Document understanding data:
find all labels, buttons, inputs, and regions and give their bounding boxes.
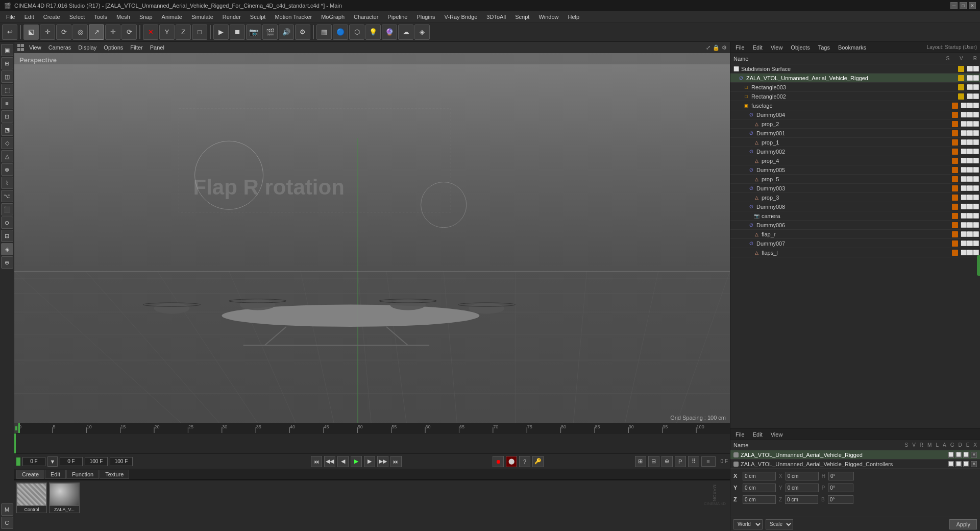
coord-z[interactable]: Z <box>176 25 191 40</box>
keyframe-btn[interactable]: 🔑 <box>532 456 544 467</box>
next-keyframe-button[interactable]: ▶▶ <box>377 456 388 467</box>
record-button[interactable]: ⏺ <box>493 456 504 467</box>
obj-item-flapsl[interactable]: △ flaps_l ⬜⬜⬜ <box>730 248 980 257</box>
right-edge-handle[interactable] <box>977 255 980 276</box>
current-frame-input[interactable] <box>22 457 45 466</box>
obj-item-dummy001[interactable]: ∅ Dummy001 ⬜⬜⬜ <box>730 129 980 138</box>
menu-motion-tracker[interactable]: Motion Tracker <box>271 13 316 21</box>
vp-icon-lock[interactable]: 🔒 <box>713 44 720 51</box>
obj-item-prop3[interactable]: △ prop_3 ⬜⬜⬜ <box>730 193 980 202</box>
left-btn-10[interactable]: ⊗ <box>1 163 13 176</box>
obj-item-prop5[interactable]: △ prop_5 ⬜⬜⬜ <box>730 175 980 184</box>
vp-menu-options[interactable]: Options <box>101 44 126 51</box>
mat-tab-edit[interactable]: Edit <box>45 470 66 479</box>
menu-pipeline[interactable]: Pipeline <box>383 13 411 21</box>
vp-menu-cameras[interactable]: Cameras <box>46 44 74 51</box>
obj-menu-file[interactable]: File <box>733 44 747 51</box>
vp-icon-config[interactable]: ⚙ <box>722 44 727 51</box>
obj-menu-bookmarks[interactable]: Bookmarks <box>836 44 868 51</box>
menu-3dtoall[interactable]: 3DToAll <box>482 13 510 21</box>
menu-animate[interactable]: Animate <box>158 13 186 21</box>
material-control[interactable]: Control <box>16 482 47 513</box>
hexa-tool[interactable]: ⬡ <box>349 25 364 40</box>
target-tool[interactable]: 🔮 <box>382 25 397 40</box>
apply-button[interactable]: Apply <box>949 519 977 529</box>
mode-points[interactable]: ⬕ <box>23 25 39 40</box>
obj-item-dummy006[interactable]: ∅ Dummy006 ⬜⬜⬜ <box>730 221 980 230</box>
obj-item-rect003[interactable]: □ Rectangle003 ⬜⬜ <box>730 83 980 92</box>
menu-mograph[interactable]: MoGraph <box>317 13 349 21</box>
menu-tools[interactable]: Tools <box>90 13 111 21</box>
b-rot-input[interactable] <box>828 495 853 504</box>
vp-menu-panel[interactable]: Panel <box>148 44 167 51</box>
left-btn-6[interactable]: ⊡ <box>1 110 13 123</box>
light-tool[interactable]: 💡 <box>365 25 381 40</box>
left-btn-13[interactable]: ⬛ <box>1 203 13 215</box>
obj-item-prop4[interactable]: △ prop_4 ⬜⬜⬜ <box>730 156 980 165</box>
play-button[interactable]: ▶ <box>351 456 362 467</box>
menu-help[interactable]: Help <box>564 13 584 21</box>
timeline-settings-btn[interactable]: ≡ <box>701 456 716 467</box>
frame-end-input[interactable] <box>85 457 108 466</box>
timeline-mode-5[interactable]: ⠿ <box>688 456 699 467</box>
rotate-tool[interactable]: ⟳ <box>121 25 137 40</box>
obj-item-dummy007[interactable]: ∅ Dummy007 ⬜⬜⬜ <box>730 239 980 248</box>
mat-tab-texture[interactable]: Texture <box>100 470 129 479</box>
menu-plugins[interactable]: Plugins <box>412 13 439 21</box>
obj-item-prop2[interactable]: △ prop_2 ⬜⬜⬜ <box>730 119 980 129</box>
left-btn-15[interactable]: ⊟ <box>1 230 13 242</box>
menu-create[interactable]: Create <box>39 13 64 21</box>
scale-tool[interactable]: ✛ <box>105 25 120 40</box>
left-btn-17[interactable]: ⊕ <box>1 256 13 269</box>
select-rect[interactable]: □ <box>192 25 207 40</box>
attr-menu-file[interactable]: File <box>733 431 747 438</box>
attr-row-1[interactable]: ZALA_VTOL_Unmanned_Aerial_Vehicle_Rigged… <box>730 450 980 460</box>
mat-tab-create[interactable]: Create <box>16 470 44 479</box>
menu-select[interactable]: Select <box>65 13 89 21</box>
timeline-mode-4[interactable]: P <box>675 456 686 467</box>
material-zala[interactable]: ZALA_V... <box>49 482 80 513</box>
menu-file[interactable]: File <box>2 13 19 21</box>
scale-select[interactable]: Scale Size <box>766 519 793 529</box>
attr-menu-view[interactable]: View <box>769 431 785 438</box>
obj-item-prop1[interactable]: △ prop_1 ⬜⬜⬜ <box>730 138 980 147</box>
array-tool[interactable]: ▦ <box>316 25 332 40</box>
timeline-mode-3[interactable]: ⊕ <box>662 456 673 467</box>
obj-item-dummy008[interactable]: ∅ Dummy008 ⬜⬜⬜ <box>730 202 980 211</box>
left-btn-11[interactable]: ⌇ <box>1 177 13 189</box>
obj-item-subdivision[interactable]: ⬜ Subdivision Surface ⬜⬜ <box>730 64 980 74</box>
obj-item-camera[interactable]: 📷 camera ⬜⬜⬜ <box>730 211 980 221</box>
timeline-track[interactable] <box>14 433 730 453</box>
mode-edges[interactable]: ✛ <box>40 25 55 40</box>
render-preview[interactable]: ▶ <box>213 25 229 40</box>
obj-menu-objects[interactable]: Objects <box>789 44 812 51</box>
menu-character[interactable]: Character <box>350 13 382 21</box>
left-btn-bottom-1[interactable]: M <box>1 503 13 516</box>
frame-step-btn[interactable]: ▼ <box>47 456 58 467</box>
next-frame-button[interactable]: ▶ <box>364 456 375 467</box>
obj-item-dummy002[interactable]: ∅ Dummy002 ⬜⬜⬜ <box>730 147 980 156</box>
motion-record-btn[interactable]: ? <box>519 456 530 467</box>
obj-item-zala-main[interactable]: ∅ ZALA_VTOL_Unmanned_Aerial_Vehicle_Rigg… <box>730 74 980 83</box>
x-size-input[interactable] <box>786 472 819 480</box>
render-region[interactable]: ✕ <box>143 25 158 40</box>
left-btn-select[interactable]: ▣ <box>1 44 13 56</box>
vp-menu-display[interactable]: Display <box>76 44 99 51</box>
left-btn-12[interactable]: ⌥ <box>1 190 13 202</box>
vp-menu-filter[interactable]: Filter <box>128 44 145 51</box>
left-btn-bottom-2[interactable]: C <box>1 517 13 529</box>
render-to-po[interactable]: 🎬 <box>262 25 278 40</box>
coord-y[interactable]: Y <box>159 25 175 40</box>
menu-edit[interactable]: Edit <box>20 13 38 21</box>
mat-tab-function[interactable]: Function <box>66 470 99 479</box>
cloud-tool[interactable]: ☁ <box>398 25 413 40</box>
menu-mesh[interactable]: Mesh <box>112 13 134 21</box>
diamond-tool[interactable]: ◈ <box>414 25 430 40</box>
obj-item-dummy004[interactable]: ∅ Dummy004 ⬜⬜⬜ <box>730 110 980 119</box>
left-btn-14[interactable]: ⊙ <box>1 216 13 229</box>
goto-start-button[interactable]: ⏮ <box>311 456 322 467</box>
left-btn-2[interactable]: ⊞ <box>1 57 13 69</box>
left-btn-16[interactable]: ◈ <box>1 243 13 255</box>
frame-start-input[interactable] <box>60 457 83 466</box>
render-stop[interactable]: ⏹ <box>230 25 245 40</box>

WHAT YOU WILL DO: Repeat the entries exactly, pictures left out.

ANSWER SPACE:
find all labels, buttons, inputs, and regions and give their bounding boxes.
coord-z[interactable]: Z <box>176 25 191 40</box>
keyframe-btn[interactable]: 🔑 <box>532 456 544 467</box>
next-keyframe-button[interactable]: ▶▶ <box>377 456 388 467</box>
record-button[interactable]: ⏺ <box>493 456 504 467</box>
obj-item-flapsl[interactable]: △ flaps_l ⬜⬜⬜ <box>730 248 980 257</box>
right-edge-handle[interactable] <box>977 255 980 276</box>
current-frame-input[interactable] <box>22 457 45 466</box>
obj-item-dummy001[interactable]: ∅ Dummy001 ⬜⬜⬜ <box>730 129 980 138</box>
menu-motion-tracker[interactable]: Motion Tracker <box>271 13 316 21</box>
vp-icon-lock[interactable]: 🔒 <box>713 44 720 51</box>
obj-item-prop3[interactable]: △ prop_3 ⬜⬜⬜ <box>730 193 980 202</box>
left-btn-10[interactable]: ⊗ <box>1 163 13 176</box>
obj-item-prop5[interactable]: △ prop_5 ⬜⬜⬜ <box>730 175 980 184</box>
vp-menu-options[interactable]: Options <box>101 44 126 51</box>
mat-tab-edit[interactable]: Edit <box>45 470 66 479</box>
menu-pipeline[interactable]: Pipeline <box>383 13 411 21</box>
vp-menu-cameras[interactable]: Cameras <box>46 44 74 51</box>
obj-menu-file[interactable]: File <box>733 44 747 51</box>
vp-icon-config[interactable]: ⚙ <box>722 44 727 51</box>
obj-menu-bookmarks[interactable]: Bookmarks <box>836 44 868 51</box>
menu-3dtoall[interactable]: 3DToAll <box>482 13 510 21</box>
menu-animate[interactable]: Animate <box>158 13 186 21</box>
material-control[interactable]: Control <box>16 482 47 513</box>
hexa-tool[interactable]: ⬡ <box>349 25 364 40</box>
target-tool[interactable]: 🔮 <box>382 25 397 40</box>
apply-button[interactable]: Apply <box>949 519 977 529</box>
mode-points[interactable]: ⬕ <box>23 25 39 40</box>
obj-item-dummy006[interactable]: ∅ Dummy006 ⬜⬜⬜ <box>730 221 980 230</box>
obj-item-rect003[interactable]: □ Rectangle003 ⬜⬜ <box>730 83 980 92</box>
menu-mograph[interactable]: MoGraph <box>317 13 349 21</box>
menu-tools[interactable]: Tools <box>90 13 111 21</box>
b-rot-input[interactable] <box>828 495 853 504</box>
vp-menu-panel[interactable]: Panel <box>148 44 167 51</box>
left-btn-6[interactable]: ⊡ <box>1 110 13 123</box>
light-tool[interactable]: 💡 <box>365 25 381 40</box>
left-btn-13[interactable]: ⬛ <box>1 203 13 215</box>
obj-item-prop4[interactable]: △ prop_4 ⬜⬜⬜ <box>730 156 980 165</box>
play-button[interactable]: ▶ <box>351 456 362 467</box>
menu-help[interactable]: Help <box>564 13 584 21</box>
timeline-settings-btn[interactable]: ≡ <box>701 456 716 467</box>
frame-end-input[interactable] <box>85 457 108 466</box>
timeline-mode-5[interactable]: ⠿ <box>688 456 699 467</box>
rotate-tool[interactable]: ⟳ <box>121 25 137 40</box>
obj-item-dummy007[interactable]: ∅ Dummy007 ⬜⬜⬜ <box>730 239 980 248</box>
mat-tab-texture[interactable]: Texture <box>100 470 129 479</box>
menu-plugins[interactable]: Plugins <box>412 13 439 21</box>
obj-item-prop2[interactable]: △ prop_2 ⬜⬜⬜ <box>730 119 980 129</box>
left-btn-15[interactable]: ⊟ <box>1 230 13 242</box>
menu-create[interactable]: Create <box>39 13 64 21</box>
scale-tool[interactable]: ✛ <box>105 25 120 40</box>
left-btn-17[interactable]: ⊕ <box>1 256 13 269</box>
select-rect[interactable]: □ <box>192 25 207 40</box>
attr-menu-file[interactable]: File <box>733 431 747 438</box>
attr-row-1[interactable]: ZALA_VTOL_Unmanned_Aerial_Vehicle_Rigged… <box>730 450 980 460</box>
mat-tab-create[interactable]: Create <box>16 470 44 479</box>
menu-select[interactable]: Select <box>65 13 89 21</box>
timeline-mode-4[interactable]: P <box>675 456 686 467</box>
material-zala[interactable]: ZALA_V... <box>49 482 80 513</box>
menu-file[interactable]: File <box>2 13 19 21</box>
scale-select[interactable]: Scale Size <box>766 519 793 529</box>
attr-menu-view[interactable]: View <box>769 431 785 438</box>
obj-item-prop1[interactable]: △ prop_1 ⬜⬜⬜ <box>730 138 980 147</box>
array-tool[interactable]: ▦ <box>316 25 332 40</box>
timeline-mode-3[interactable]: ⊕ <box>662 456 673 467</box>
obj-item-dummy008[interactable]: ∅ Dummy008 ⬜⬜⬜ <box>730 202 980 211</box>
left-btn-11[interactable]: ⌇ <box>1 177 13 189</box>
obj-item-subdivision[interactable]: ⬜ Subdivision Surface ⬜⬜ <box>730 64 980 74</box>
obj-item-camera[interactable]: 📷 camera ⬜⬜⬜ <box>730 211 980 221</box>
timeline-track[interactable] <box>14 433 730 453</box>
mode-edges[interactable]: ✛ <box>40 25 55 40</box>
render-preview[interactable]: ▶ <box>213 25 229 40</box>
obj-menu-objects[interactable]: Objects <box>789 44 812 51</box>
menu-character[interactable]: Character <box>350 13 382 21</box>
left-btn-bottom-1[interactable]: M <box>1 503 13 516</box>
frame-step-btn[interactable]: ▼ <box>47 456 58 467</box>
next-frame-button[interactable]: ▶ <box>364 456 375 467</box>
obj-item-dummy002[interactable]: ∅ Dummy002 ⬜⬜⬜ <box>730 147 980 156</box>
motion-record-btn[interactable]: ? <box>519 456 530 467</box>
obj-item-zala-main[interactable]: ∅ ZALA_VTOL_Unmanned_Aerial_Vehicle_Rigg… <box>730 74 980 83</box>
x-size-input[interactable] <box>786 472 819 480</box>
render-region[interactable]: ✕ <box>143 25 158 40</box>
left-btn-select[interactable]: ▣ <box>1 44 13 56</box>
vp-menu-display[interactable]: Display <box>76 44 99 51</box>
left-btn-12[interactable]: ⌥ <box>1 190 13 202</box>
vp-menu-filter[interactable]: Filter <box>128 44 145 51</box>
left-btn-bottom-2[interactable]: C <box>1 517 13 529</box>
render-to-po[interactable]: 🎬 <box>262 25 278 40</box>
coord-y[interactable]: Y <box>159 25 175 40</box>
menu-edit[interactable]: Edit <box>20 13 38 21</box>
mat-tab-function[interactable]: Function <box>66 470 99 479</box>
cloud-tool[interactable]: ☁ <box>398 25 413 40</box>
menu-mesh[interactable]: Mesh <box>112 13 134 21</box>
diamond-tool[interactable]: ◈ <box>414 25 430 40</box>
obj-item-dummy004[interactable]: ∅ Dummy004 ⬜⬜⬜ <box>730 110 980 119</box>
left-btn-14[interactable]: ⊙ <box>1 216 13 229</box>
goto-start-button[interactable]: ⏮ <box>311 456 322 467</box>
left-btn-2[interactable]: ⊞ <box>1 57 13 69</box>
left-btn-16[interactable]: ◈ <box>1 243 13 255</box>
frame-start-input[interactable] <box>60 457 83 466</box>
render-stop[interactable]: ⏹ <box>230 25 245 40</box>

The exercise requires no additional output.